Thursday 10 May 2012

Collapse and The Road

Fighting over resources is at the crux of all human conflict, food, water, oil, land, women, men, children, time (bit too abstract?).

In Collapse: how societies choose to fail or succeed Jared Diamond lays out a pan global retrospective of examples where a lack of resources has led to the demise of a society, and always precluding this downturn is unrest and violence between the people for whom there is too little of everything.

On Easter Island the disappearance of every tree left the isolated population without the means of repairing or making boats and without fuel. A population of thousands were reduced to a few hundred miserable survivors through the ensuing war, eating their dead for a bit of extra protein and being mocked by the giant stone heads they'd used their valuable trees to erect in times of prosperity.
Viggo Mortensen as the suffering father

If we are only as good as our society lets us be, is Cormac McCarthy onto something with his unrelentingly bleak post-apocalyptic novel The Road? I suppose that's an obvious 'yes'. While this beautifully written book may seem to have little hope (indeed the vacuous absence of hope in this book left me despondent a week after finishing it) there is optimism in the dead and ashen world of The Road.

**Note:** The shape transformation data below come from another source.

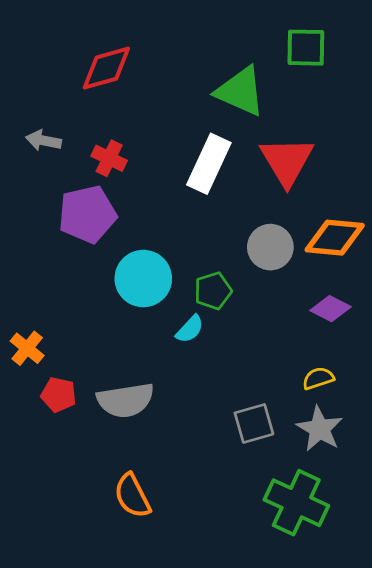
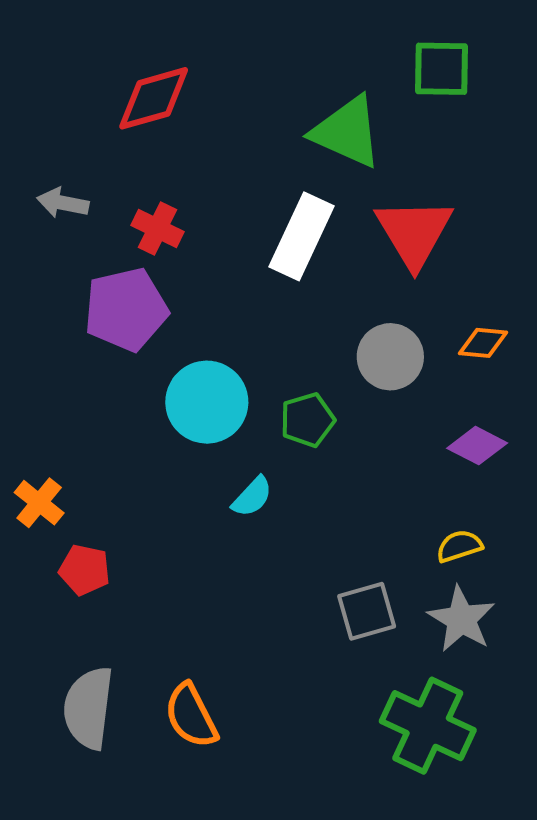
orange diamond: (335, 238) -> (483, 343), size x0.6
cyan semicircle: (190, 329) -> (252, 497), moved
gray semicircle: (126, 400) -> (88, 708), moved, turned 106

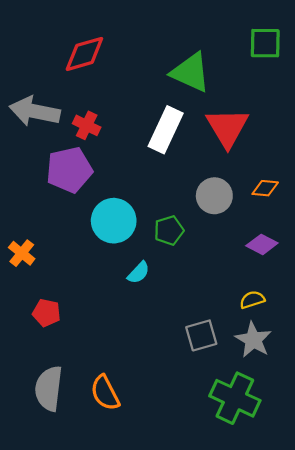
green square: (442, 69) -> (265, 43), moved
gray arrow: (63, 203) -> (35, 111), size x1.8
orange cross: (39, 503) -> (22, 253), moved

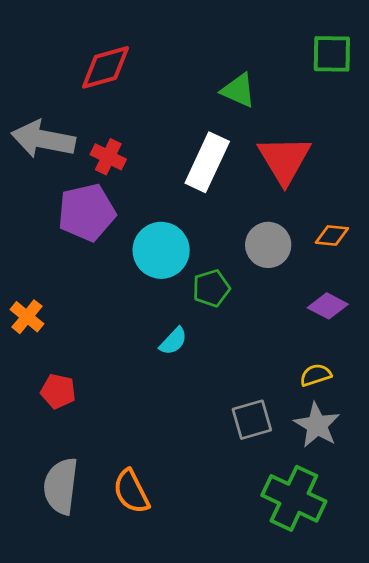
green triangle: (191, 72) -> (238, 90), size x0.7
cyan circle: (114, 221) -> (161, 250), moved

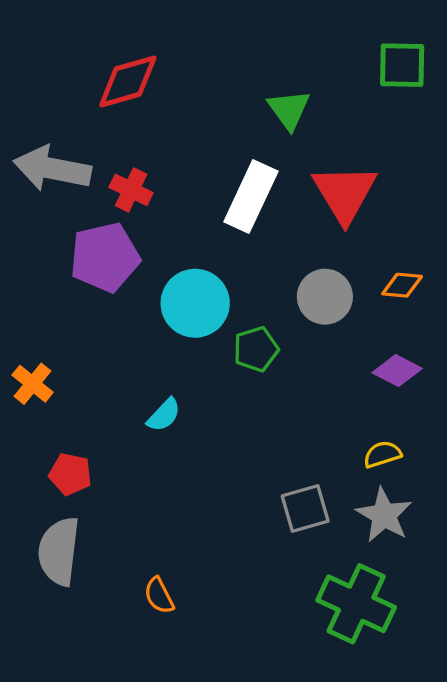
green triangle: (238, 90) -> (289, 109), turned 30
cyan semicircle: (173, 341) -> (164, 415), moved
gray semicircle: (61, 486) -> (59, 551), moved
orange semicircle: (131, 492) -> (159, 596), size x0.7

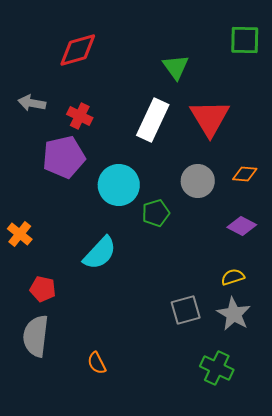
gray arrow: (52, 169) -> (32, 103), size x0.6
cyan semicircle: (164, 415) -> (100, 253), size x1.6
green cross: (356, 604) -> (217, 368), size x0.7

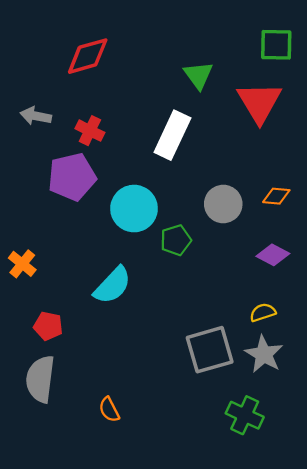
red triangle: (210, 118) -> (259, 102), moved
gray square: (186, 310) -> (210, 350), size x1.4

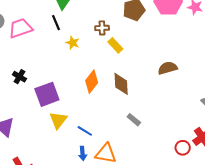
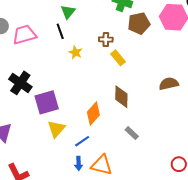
black cross: (19, 77) -> (20, 83), size x1.6
orange diamond: (92, 82) -> (93, 113), moved
blue line: (85, 131) -> (82, 141), turned -70

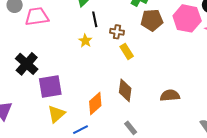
black line: (60, 31) -> (95, 19), moved
brown semicircle: (169, 84) -> (170, 95), moved

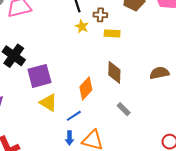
yellow star: (85, 41) -> (82, 26), moved
yellow rectangle: (127, 51) -> (112, 33), turned -49
yellow triangle: (56, 114) -> (48, 103), turned -42

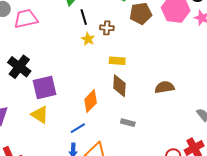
yellow rectangle: (112, 33) -> (117, 61), moved
yellow triangle: (48, 103) -> (40, 115), moved
gray rectangle: (124, 109) -> (128, 123), turned -32

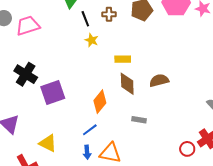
brown cross: (107, 28) -> (109, 14), moved
brown semicircle: (164, 87) -> (159, 80), moved
yellow triangle: (40, 115) -> (48, 143), moved

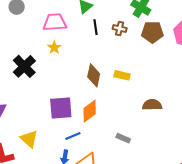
pink trapezoid: (28, 26) -> (55, 22), moved
yellow star: (92, 40) -> (54, 47), moved
brown diamond: (127, 84) -> (94, 75), moved
purple square: (53, 92) -> (61, 108), moved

What?! Those of you who have read it shout. The horror of this ruined world is only exceeded by the acts of sickening desperation portrayed by the people who inhabit it, so where's the hope?
The clue is in the dedication, "for John Francis McCarthy" Cormac's father. Despite the deterioration of seemingly all the world's people to, at best, theft, and worst, cannibalism on the living, the father and son both unnamed "are carrying the fire", and the son clings to this as a mantra throughout the book. This metaphor of a torch in the darkness is used in another of his novels No Country for Old Men and it represents that stubbornness of truly good people not to take the easy choice and give in to the bad things in the world (yes like Batman). It's reasonable to ask again 'where's the hope?' when these two figures of morality slowly die leaving the world in darkness. However, while this tale may chronicle the death of man, the message of hope comes with the refusal of the father to live committing evil.

Essentially what I'm trying to say is that if people can retain some element of 'goodness' until the whole of civilisation is gone, then we are worth preserving.

What the archaeology and analysis of physical remnants in Collapse can't tell us is whether there have ever been such people in the history of societal decline.

When was the last time someone starving to death said, 'what I really worry about is global warming'?
It is a concern lurking in my head that the ability to give a shit about any of this high minded stuff is just the privilege of someone who doesn't have to worry about the basics. In fact I know this to be true. So bringing the point back to The Road is the question. Would I be a good guy when the choice becomes more difficult?

I guess the key is to make sure the post apocalyptic scenario doesn’t happen. Jared Diamond illustrates how much we know about the mistakes of past people, so there's not much excuse to make them again. I vow from this day forth to only drive my car when absolutely necessary... like when the weather is spitting something fierce.